Hi,
I am using DESeq2 v1.22.2 to test for changes in tumors over time pre and post treatment. However when I use the results function, I get log2FC on the order of +/- 30, which is of course unreasonably large. If I follow up with lfcshrink + ashr shrinkage, these barely change and if I use lfcshrink + normal shrinkage, these effects are shrunken to nearly 0. I understand "ashr" generally performs better than "normal" and that it preserves large LFC, but these LFC are unrealistically large with ashr. I have 2 questions:
- Is this expected behavior or does log2FC on this scale imply there is something fundamentally wrong with my design or samples?
- If this is expected behavior, should I go with "ashr" or "normal"? I am not using apeglm because I need the contrast argument.
More background:
Not all DEGs have such massive LFC - it seems to almost be bimodal with significant genes either having L2FC > 25 or < 5.
There is significant variability in tumor type (breast, colorectal, melanoma etc), but I am hoping this effect is captured by a paired design. Samples generally cluster on PCA based on their patientID, not time. I have at minimum 2 replicates per timepoint, but usually 3 or more. There is also significant variability in RNA quality, which I have binned into "good" or "bad". My design is thus:
design=~PatientID+time+rbin
I then test the effect of time using the contrast argument. I have noticed that the extent of these massive LFC genes is slightly affected by the threshold I use for RIN, but nothing seems to eliminate the effect entirely. I have tried removing rbin, modeling RIN as a continuous variable, removing all tumors with low RIN, SVA (with 1, 2, and 3 SVs), filtering samples based on tumor type, and removing the PatientID variable with no luck.

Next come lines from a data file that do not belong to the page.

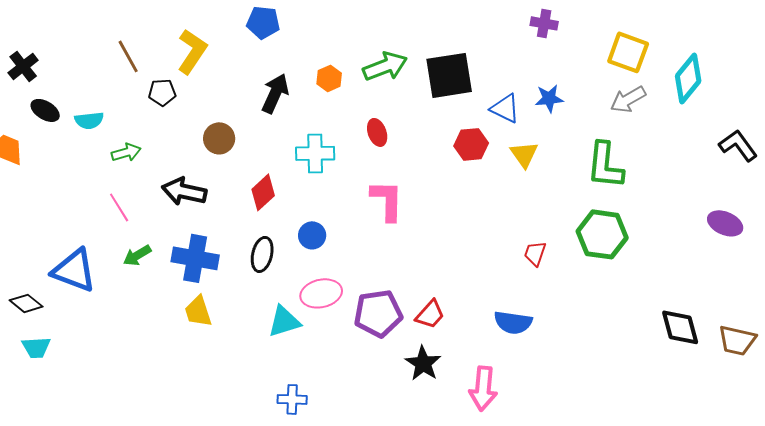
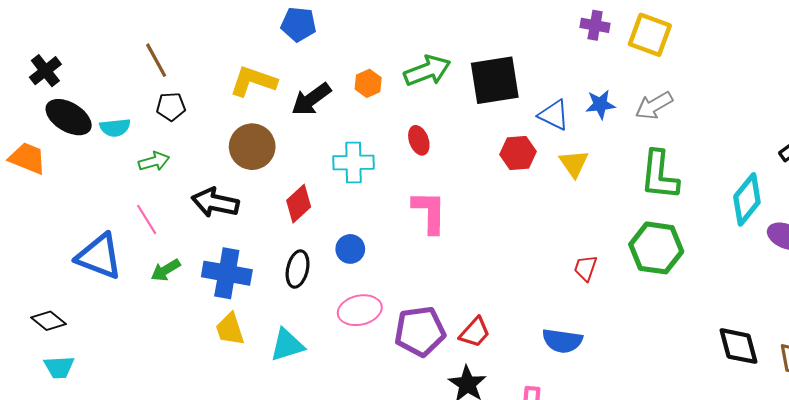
yellow L-shape: (192, 51) -> (253, 81), moved, turned -105
yellow square: (628, 52) -> (650, 35), moved
cyan diamond: (688, 78) -> (747, 199), moved
black pentagon: (162, 92) -> (171, 107), moved
black arrow: (275, 93) -> (311, 99), turned -150
gray arrow: (628, 99) -> (654, 106), moved
black ellipse: (45, 110) -> (69, 117), size x1.5
brown circle: (219, 138) -> (252, 147), size x1.4
blue triangle: (74, 270) -> (99, 256), moved
cyan triangle: (284, 321) -> (287, 345), moved

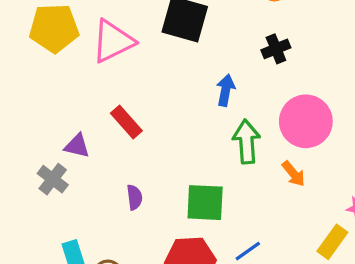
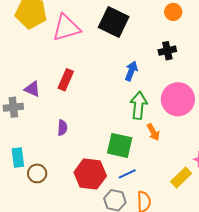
red rectangle: (126, 122) -> (66, 80), turned 55
orange arrow: (293, 174) -> (153, 132), moved
gray cross: (53, 179) -> (13, 107), turned 36
green square: (205, 203) -> (120, 145), moved

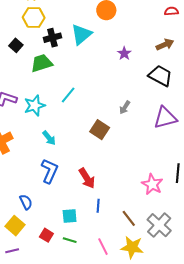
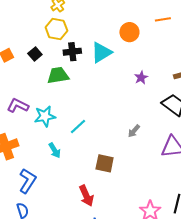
cyan line: (68, 95) -> (78, 127), moved
brown square: (100, 130) -> (105, 163), moved, turned -30
blue L-shape: (50, 171) -> (27, 181), moved

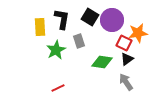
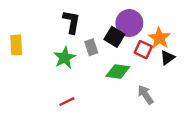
black square: (90, 17) -> (114, 37), moved
yellow rectangle: (40, 27) -> (16, 45), moved
orange star: (138, 33) -> (159, 38), turned -30
black triangle: (127, 59) -> (167, 58), moved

I apologize if this question has been asked before and am happy to provide more info as needed. Here is the Biostars link to my question there. Thanks!
-Alex
Edit - more info
colData:
PatientID disease time rbin
PatientA A d1 low
PatientA A d100 high
PatientA A d200 low
PatientB A d1 high
PatientB A d100 low
PatientC A d1 high
PatientC A d100 low
PatientC A d200 low
PatientD B d1 high
PatientD B d100 high
PatientD B d200 low
PatientE A d1 low
PatientE A d100 high
PatientE A d200 low
PatientF C d1 low
PatientF C d200 low
PatientG D d1 high
PatientG D d100 low
PatientG D d200 high
Code:
# Read in metadata
meta <- read.csv("meta.csv")
# Import
txi <- tximport(quantfiles,
type = "salmon",
tx2gene = tx2gene,
importer = read_tsv,
ignoreTxVersion=TRUE,
countsFromAbundance="lengthScaledTPM")
# Create DESeqDataSet
dds <- DESeqDataSetFromTximport(txi = txi,
colData = meta,
design=~PatientID+rbin+time)
# Run DESeq
dds <- DESeq(dds)
# DGE
res <- list()
res$d100vd1_noShrink<-results(dds,contrast=c("time","d100","d1"))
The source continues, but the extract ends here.